> **Exercise details**
When a line below holds the string "Enter", show that line.

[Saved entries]
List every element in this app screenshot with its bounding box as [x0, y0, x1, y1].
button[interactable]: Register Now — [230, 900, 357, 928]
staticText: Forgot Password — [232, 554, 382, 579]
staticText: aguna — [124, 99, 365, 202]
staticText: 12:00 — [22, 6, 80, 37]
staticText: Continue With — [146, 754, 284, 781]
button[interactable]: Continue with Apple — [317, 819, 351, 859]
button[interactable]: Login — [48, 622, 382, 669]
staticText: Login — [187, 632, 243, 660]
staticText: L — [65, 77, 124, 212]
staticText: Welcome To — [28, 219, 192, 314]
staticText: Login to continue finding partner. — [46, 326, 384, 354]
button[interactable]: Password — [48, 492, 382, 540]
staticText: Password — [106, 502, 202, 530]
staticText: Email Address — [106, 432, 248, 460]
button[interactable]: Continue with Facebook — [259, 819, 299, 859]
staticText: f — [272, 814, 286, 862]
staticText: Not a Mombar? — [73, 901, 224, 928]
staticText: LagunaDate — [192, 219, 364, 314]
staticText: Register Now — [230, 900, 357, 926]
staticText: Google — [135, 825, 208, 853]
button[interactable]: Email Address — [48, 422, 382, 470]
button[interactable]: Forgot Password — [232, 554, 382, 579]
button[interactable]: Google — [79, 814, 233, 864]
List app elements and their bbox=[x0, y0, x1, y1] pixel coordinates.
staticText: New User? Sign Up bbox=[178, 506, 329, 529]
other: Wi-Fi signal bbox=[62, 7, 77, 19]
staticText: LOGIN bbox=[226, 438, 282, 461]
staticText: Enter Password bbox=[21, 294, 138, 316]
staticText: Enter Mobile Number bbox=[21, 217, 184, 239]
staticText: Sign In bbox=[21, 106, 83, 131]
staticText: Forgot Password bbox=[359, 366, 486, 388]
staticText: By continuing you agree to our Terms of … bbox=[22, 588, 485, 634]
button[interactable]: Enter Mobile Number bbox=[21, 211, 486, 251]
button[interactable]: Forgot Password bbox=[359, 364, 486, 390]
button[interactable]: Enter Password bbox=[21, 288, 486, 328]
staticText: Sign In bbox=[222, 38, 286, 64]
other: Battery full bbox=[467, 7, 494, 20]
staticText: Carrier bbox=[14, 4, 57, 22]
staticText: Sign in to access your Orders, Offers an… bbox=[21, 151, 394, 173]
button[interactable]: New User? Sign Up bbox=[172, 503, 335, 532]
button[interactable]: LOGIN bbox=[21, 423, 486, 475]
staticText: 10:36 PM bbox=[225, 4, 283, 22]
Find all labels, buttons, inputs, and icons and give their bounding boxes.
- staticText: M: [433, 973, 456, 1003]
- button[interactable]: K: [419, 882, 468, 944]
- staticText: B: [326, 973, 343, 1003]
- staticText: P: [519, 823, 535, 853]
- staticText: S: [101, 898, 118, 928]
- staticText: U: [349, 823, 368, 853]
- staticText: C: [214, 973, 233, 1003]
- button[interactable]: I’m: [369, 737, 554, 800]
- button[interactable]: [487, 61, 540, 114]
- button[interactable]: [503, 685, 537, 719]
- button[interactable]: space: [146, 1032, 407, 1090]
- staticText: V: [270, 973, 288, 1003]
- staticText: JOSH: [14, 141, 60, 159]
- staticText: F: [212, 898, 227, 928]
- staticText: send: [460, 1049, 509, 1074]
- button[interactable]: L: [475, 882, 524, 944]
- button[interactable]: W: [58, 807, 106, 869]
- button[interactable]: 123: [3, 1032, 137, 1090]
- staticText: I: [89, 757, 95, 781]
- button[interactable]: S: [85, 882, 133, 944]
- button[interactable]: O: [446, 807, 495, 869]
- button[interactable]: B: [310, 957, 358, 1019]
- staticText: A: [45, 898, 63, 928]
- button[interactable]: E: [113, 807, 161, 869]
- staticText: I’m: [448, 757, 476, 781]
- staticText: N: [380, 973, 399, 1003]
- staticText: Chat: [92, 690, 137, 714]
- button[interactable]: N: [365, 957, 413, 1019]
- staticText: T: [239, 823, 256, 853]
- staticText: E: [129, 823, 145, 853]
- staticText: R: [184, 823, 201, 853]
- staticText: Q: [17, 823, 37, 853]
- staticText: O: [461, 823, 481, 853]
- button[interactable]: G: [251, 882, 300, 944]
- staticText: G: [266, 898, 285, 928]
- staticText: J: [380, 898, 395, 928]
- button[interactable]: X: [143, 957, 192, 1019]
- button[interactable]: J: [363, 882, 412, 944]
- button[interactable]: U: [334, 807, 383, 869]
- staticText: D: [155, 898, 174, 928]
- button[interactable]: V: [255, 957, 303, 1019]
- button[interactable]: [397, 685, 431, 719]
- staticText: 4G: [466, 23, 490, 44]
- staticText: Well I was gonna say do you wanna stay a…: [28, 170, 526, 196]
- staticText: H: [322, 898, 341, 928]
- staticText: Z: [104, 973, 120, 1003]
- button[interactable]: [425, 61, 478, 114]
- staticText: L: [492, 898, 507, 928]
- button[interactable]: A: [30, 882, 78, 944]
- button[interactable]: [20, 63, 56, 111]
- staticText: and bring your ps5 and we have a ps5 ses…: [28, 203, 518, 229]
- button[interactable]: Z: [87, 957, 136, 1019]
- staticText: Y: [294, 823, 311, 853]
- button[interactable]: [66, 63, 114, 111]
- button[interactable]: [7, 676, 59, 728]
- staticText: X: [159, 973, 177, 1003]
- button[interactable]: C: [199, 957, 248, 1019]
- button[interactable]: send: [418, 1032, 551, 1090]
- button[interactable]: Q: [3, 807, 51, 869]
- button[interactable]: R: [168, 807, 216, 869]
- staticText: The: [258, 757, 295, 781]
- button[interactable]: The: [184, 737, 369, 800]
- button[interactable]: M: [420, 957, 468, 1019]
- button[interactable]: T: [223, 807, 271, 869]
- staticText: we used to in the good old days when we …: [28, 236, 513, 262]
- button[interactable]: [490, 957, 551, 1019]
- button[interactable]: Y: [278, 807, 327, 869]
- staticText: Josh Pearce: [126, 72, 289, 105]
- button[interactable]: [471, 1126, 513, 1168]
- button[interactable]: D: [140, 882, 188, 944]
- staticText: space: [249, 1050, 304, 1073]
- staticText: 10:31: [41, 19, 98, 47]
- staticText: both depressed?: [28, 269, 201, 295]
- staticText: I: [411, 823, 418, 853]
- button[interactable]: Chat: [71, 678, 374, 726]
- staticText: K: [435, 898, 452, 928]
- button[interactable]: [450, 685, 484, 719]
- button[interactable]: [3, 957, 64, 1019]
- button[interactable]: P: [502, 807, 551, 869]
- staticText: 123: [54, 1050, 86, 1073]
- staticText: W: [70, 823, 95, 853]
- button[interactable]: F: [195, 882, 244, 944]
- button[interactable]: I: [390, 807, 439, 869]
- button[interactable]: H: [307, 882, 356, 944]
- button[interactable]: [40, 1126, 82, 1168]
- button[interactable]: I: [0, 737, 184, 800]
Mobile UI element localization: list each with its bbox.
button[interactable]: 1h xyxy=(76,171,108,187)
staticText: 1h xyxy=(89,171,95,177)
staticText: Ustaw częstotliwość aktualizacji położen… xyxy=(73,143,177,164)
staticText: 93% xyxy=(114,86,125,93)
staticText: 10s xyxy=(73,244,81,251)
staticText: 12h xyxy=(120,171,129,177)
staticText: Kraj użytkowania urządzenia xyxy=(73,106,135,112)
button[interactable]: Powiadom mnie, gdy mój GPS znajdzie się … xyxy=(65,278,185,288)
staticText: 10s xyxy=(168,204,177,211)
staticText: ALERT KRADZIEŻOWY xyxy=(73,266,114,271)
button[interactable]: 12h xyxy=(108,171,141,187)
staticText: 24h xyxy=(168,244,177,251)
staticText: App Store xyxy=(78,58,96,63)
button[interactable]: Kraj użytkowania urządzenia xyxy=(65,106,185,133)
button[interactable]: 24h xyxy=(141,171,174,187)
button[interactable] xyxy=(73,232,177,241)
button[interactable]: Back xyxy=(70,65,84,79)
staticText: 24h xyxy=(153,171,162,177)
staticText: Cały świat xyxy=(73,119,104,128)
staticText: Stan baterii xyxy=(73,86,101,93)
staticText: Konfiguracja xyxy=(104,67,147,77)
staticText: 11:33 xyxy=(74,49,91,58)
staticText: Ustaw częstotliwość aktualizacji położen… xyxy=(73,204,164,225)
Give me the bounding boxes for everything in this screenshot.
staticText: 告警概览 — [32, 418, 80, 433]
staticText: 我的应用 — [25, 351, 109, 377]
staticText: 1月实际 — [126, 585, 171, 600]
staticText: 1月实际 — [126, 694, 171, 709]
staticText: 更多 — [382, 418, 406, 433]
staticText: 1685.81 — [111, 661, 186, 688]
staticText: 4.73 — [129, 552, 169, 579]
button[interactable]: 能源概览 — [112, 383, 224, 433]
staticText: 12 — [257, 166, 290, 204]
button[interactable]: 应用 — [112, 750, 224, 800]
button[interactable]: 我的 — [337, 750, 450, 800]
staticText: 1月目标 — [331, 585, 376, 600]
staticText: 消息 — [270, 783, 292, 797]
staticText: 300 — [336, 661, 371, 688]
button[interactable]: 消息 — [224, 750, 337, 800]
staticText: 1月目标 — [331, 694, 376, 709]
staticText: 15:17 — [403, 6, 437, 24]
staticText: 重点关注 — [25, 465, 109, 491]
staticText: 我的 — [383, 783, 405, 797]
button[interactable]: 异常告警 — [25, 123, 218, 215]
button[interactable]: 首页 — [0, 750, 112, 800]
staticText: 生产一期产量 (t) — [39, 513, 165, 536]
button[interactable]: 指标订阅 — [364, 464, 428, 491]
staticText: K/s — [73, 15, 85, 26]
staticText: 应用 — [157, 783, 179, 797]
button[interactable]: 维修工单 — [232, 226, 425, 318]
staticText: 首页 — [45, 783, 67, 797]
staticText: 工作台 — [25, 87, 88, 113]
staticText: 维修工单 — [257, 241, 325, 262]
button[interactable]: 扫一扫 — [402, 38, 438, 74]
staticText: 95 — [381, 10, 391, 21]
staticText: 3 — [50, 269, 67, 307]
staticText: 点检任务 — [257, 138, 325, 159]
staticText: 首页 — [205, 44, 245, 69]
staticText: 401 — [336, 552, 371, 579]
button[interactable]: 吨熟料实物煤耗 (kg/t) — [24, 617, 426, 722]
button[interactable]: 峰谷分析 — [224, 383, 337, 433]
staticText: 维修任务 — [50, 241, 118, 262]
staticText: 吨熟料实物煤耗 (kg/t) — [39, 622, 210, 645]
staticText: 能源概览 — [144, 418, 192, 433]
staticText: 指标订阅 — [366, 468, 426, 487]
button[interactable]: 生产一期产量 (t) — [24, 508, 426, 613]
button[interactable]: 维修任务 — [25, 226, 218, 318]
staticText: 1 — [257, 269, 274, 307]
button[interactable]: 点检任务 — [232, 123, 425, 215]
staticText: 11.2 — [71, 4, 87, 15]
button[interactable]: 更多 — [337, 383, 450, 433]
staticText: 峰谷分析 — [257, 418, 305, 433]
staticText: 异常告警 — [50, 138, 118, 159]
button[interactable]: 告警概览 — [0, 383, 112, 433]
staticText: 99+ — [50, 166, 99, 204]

> **Final answer**
staticText: Enter Password bbox=[21, 294, 138, 316]
staticText: Enter Mobile Number bbox=[21, 217, 184, 239]
button[interactable]: Enter Mobile Number bbox=[21, 211, 486, 251]
button[interactable]: Enter Password bbox=[21, 288, 486, 328]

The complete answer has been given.